Moreover, there is one further crucial reason why inflation is unlikely to be the way of covering the costs of the pandemic. Inflation would entail real resource losses for lenders unable to obtain a full return for the value they advanced. Owners of loanable capital are already bearing some of the costs of loose monetary policy since zero (or even negative) interest rates have put pressure on financial profits and reduced the income from lending. But rising inflation is a threat of a different order. It would partly destroy the existing stock of debt and directly undermine the pre-eminence of finance during the last four decades. That would be the death knell of financialisation, and it would certainly not come to pass without ruling-class opposition. So it is probable that governments will opt for their tried and tested methods of imposing austerity, and the fiscal boost will be restrained to limit the deficit and slow down the national debt, with the cost being met by reducing the consumption of workers through cuts in welfare spending, increased taxes, and possibly wage contraction.
Such policies should be resisted at all costs. The extraordinary nature of the crisis makes it necessary to maintain the boost to demand and supply for as long as it takes to stabilise economic activity. The real resource costs should be partly met through increases in future income generated, as total output and employment are sustained. Some of the costs should also be met through increased taxation of the rich, including a severe wealth tax. Finally, some of the costs should be shifted onto the owners of loanable capital through selective cancellation of public and private debt based on explicit social criteria.

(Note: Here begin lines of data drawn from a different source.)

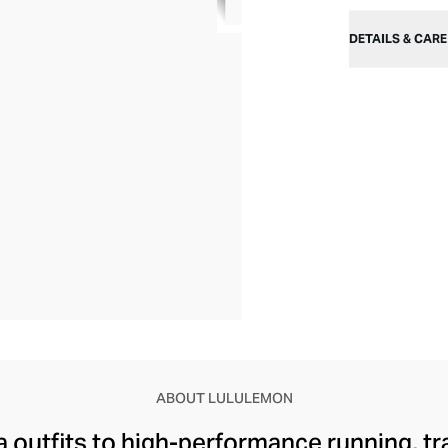
DETAILS & CARE
ABOUT LULULEMON
 outfits to high-performance running, tr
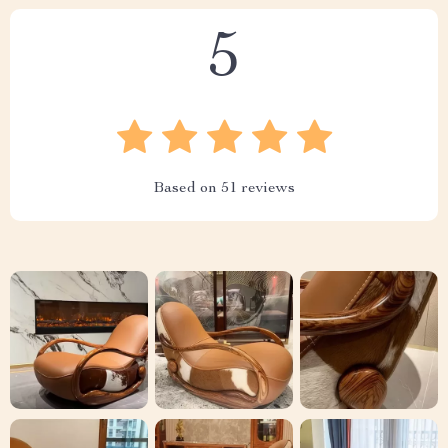
5
Based on
51
reviews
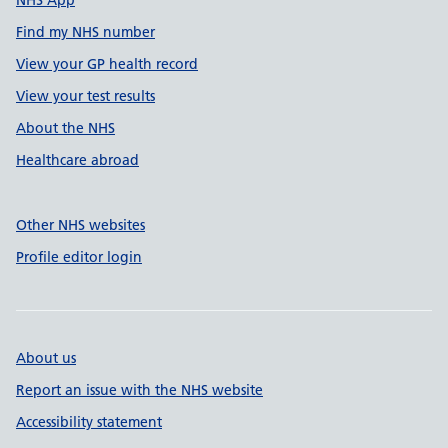
NHS App
Find my NHS number
View your GP health record
View your test results
About the NHS
Healthcare abroad
Other NHS websites
Profile editor login
About us
Report an issue with the NHS website
Accessibility statement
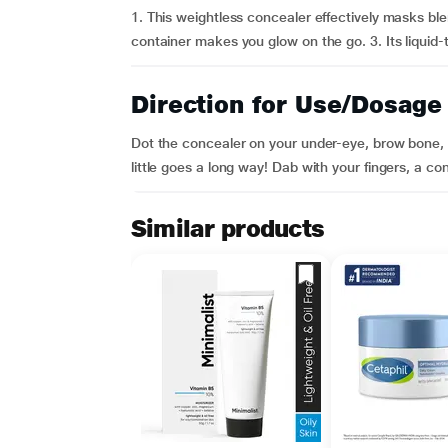
1. This weightless concealer effectively masks ble
container makes you glow on the go. 3. Its liquid-
Direction for Use/Dosage
Dot the concealer on your under-eye, brow bone, 
little goes a long way! Dab with your fingers, a co
Similar products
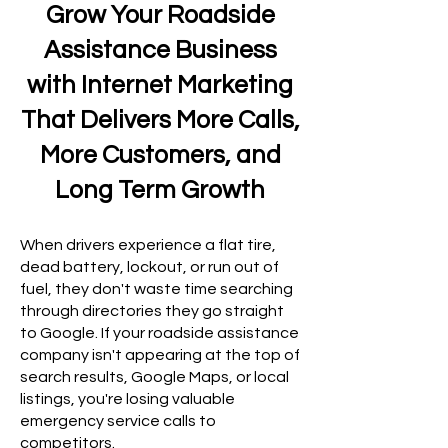
Grow Your Roadside
Assistance Business
with Internet Marketing
That Delivers More Calls,
More Customers, and
Long Term Growth
When drivers experience a flat tire,
dead battery, lockout, or run out of
fuel, they don't waste time searching
through directories they go straight
to Google. If your roadside assistance
company isn't appearing at the top of
search results, Google Maps, or local
listings, you're losing valuable
emergency service calls to
competitors.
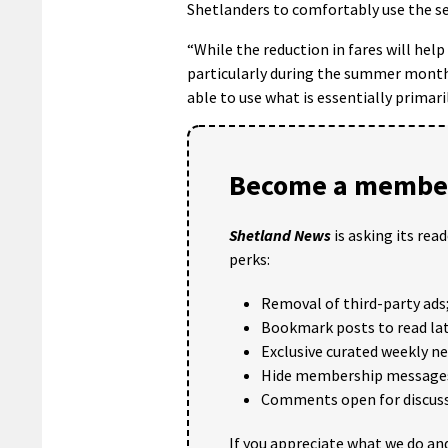
Shetlanders to comfortably use the se
“While the reduction in fares will hel
particularly during the summer months 
able to use what is essentially primarily
Become a member
Shetland News
is asking its rea
perks:
Removal of third-party ads
Bookmark posts to read lat
Exclusive curated weekly n
Hide membership message
Comments open for discuss
If you appreciate what we do and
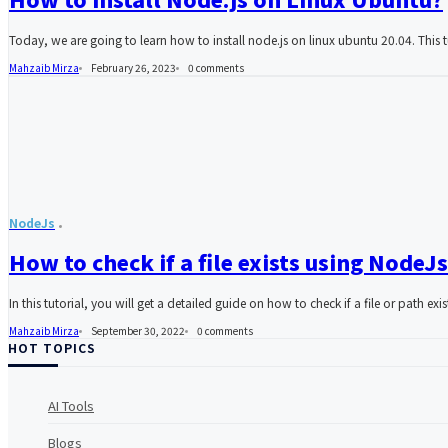
Today, we are going to learn how to install node.js on linux ubuntu 20.04. This t
Mahzaib Mirza
February 26, 2023
0
comments
NodeJs
How to check if a file exists using NodeJs
In this tutorial, you will get a detailed guide on how to check if a file or path exi
Mahzaib Mirza
September 30, 2022
0
comments
HOT TOPICS
AI Tools
Blogs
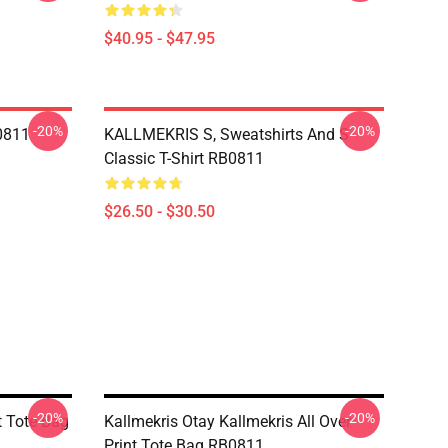
$40.95 - $47.95
-20%
-20%
B0811
KALLMEKRIS S, Sweatshirts And S
Classic T-Shirt RB0811
$26.50 - $30.50
-20%
-20%
t Tote Bag
Kallmekris Otay Kallmekris All Over
Print Tote Bag RB0811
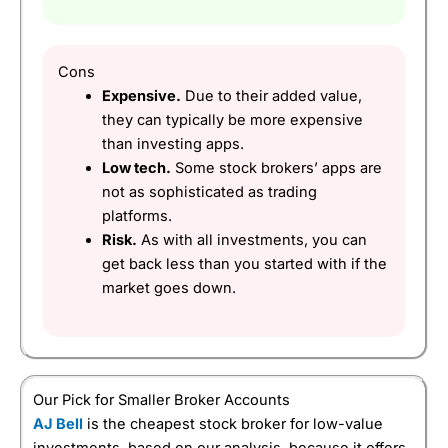
Pricing
(4.5)
Market Access
(5)
Cons
Online Platform
(5)
Expensive.
Due to their added value,
they can typically be more expensive
Customer Service
(5)
than investing apps.
Low tech.
Some stock brokers’ apps are
Research & Analysis
(5)
not as sophisticated as trading
platforms.
Overall
Risk.
As with all investments, you can
get back less than you started with if the
4.9
market goes down.
Our Pick for Smaller Broker Accounts
Visit HL
HL Reviews
AJ Bell
is the cheapest stock broker for low-value
investments, based on our analysis, because it offers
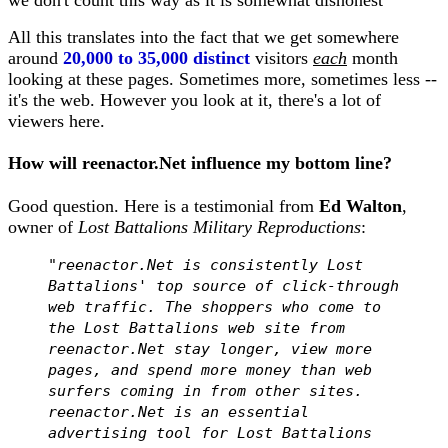
we don't count this way as it is somewhat dishonest
All this translates into the fact that we get somewhere
around
20,000 to 35,000 distinct
visitors
each
month
looking at these pages. Sometimes more, sometimes less --
it's the web. However you look at it, there's a lot of
viewers here.
How will reenactor.Net influence my bottom line?
Good question. Here is a testimonial from
Ed Walton
,
owner of
Lost Battalions Military Reproductions
:
"reenactor.Net is consistently Lost
Battalions' top source of click-through
web traffic. The shoppers who come to
the Lost Battalions web site from
reenactor.Net stay longer, view more
pages, and spend more money than web
surfers coming in from other sites.
reenactor.Net is an essential
advertising tool for Lost Battalions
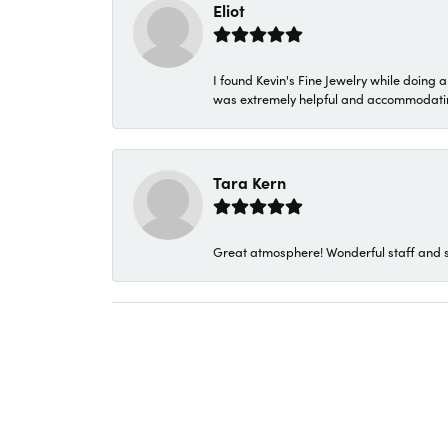
Eliot
I found Kevin's Fine Jewelry while doing 
was extremely helpful and accommodating. 
Tara Kern
Great atmosphere! Wonderful staff and s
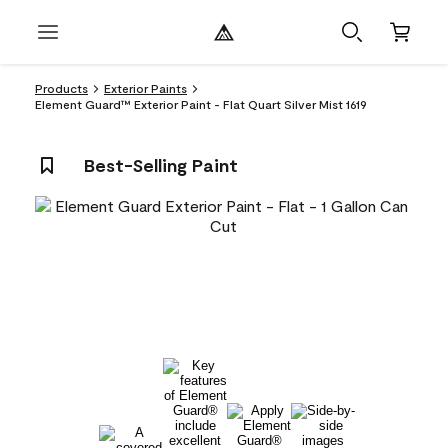
Products
Exterior Paints
Element Guard™ Exterior Paint - Flat Quart Silver Mist 1619
Best-Selling Paint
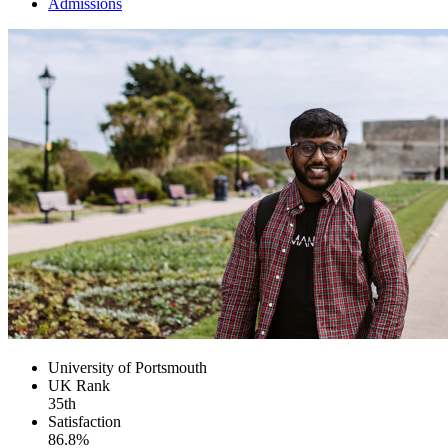
Admissions
University of Portsmouth
UK
Rank
35th
Satisfaction
86.8%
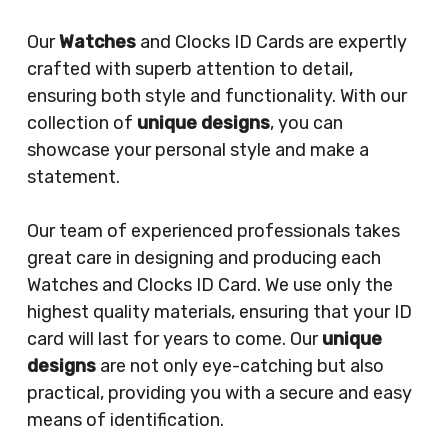
Our
Watches
and Clocks ID Cards are expertly
crafted with superb attention to detail,
ensuring both style and functionality. With our
collection of
unique designs
, you can
showcase your personal style and make a
statement.
Our team of experienced professionals takes
great care in designing and producing each
Watches and Clocks ID Card. We use only the
highest quality materials, ensuring that your ID
card will last for years to come. Our
unique
designs
are not only eye-catching but also
practical, providing you with a secure and easy
means of identification.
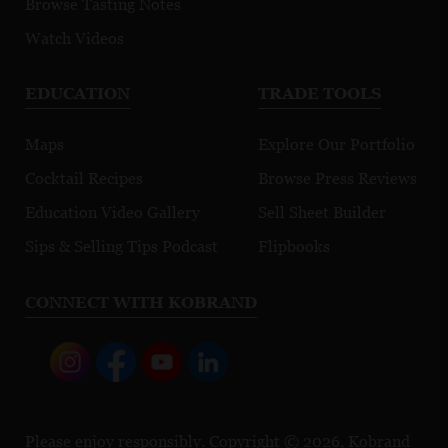
Browse Tasting Notes
Watch Videos
EDUCATION
TRADE TOOLS
Maps
Explore Our Portfolio
Cocktail Recipes
Browse Press Reviews
Education Video Gallery
Sell Sheet Builder
Sips & Selling Tips Podcast
Flipbooks
CONNECT WITH KOBRAND
Please enjoy responsibly. Copyright © 2026, Kobrand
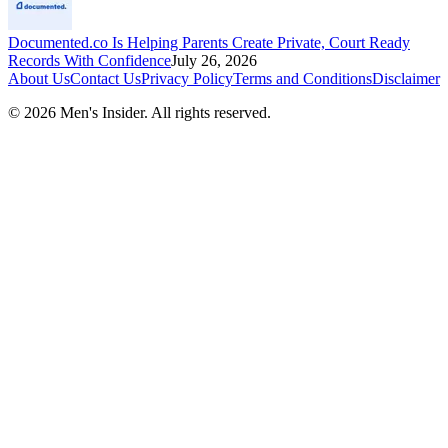
Documented.co Is Helping Parents Create Private, Court Ready
Records With Confidence
July 26, 2026
About Us
Contact Us
Privacy Policy
Terms and Conditions
Disclaimer
©
2026
Men's Insider
. All rights reserved.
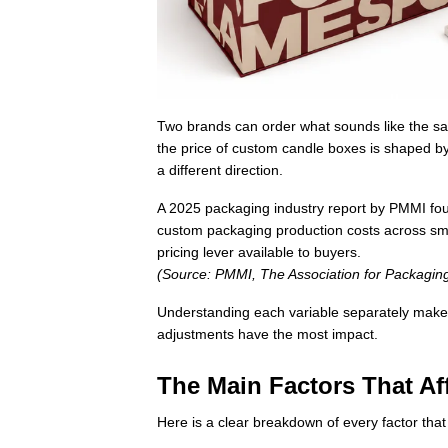
Two brands can order what sounds like the sam
the price of custom candle boxes is shaped b
a different direction.
A 2025 packaging industry report by PMMI fou
custom packaging production costs across sma
pricing lever available to buyers.
(Source: PMMI, The Association for Packagi
Understanding each variable separately make
adjustments have the most impact.
The Main Factors That A
Here is a clear breakdown of every factor that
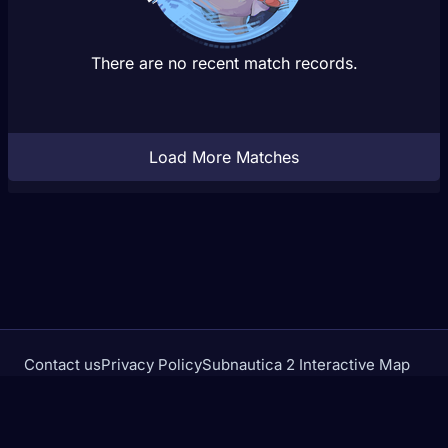
There are no recent match records.
Load More Matches
Contact us
Privacy Policy
Subnautica 2 Interactive Map
Crimson Desert Database
rivalstracker.com is not affiliated with or endorsed by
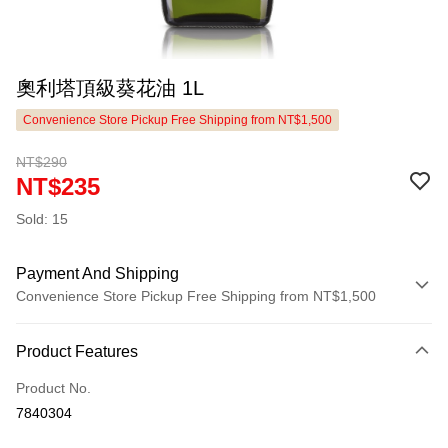
奧利塔頂級葵花油 1L
Convenience Store Pickup Free Shipping from NT$1,500
NT$290
NT$235
Sold: 15
Payment And Shipping
Convenience Store Pickup Free Shipping from NT$1,500
Payment Method
Product Features
Credit Card (Full Payment)
Product No.
LINE Pay
7840304
Apple Pay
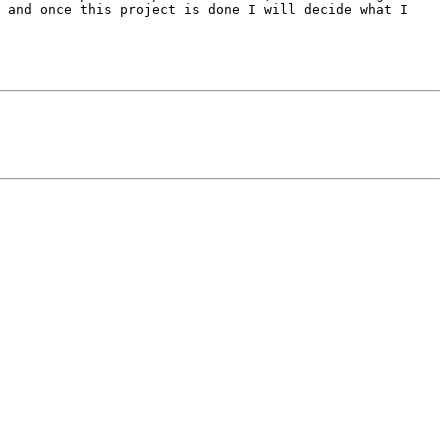
 and once this project is done I will decide what I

The crisis is not a war and does not require a contraction of workers’ consumption to meet its costs. It was induced by state responses to a health emergency occurring in weakened financialised capitalism. Its costs ought to be paid for by the rich and the lenders who have benefited most from this diseased social system. There should also be sustained public intervention to restructure the supply side. The weakness of production after years of neoliberal financialisation requires bold steps, not merely providing cheap credit to private enterprises. Faced with the pandemic, governments took extraordinary steps by nationalising the wage bills and income statements of enterprises. It’s time they also nationalised the equity by taking over ownership and control of productive resources.
In the period ahead, there will likely be a wave of failures of debt-laden private businesses. The question of public ownership on a collective and democratic basis will come to the forefront. The opportunity should be grasped, together with a wave of public investment. The weakened productive fabric could be renewed by laying the foundations for social and environmentally responsible production. To that purpose it would be vital to improve the executive and financial capabilities of regional and local administrations. These would be truly radical ways to tackle the pandemic crisis, while tilting the balance of social power in favour of workers and the poor.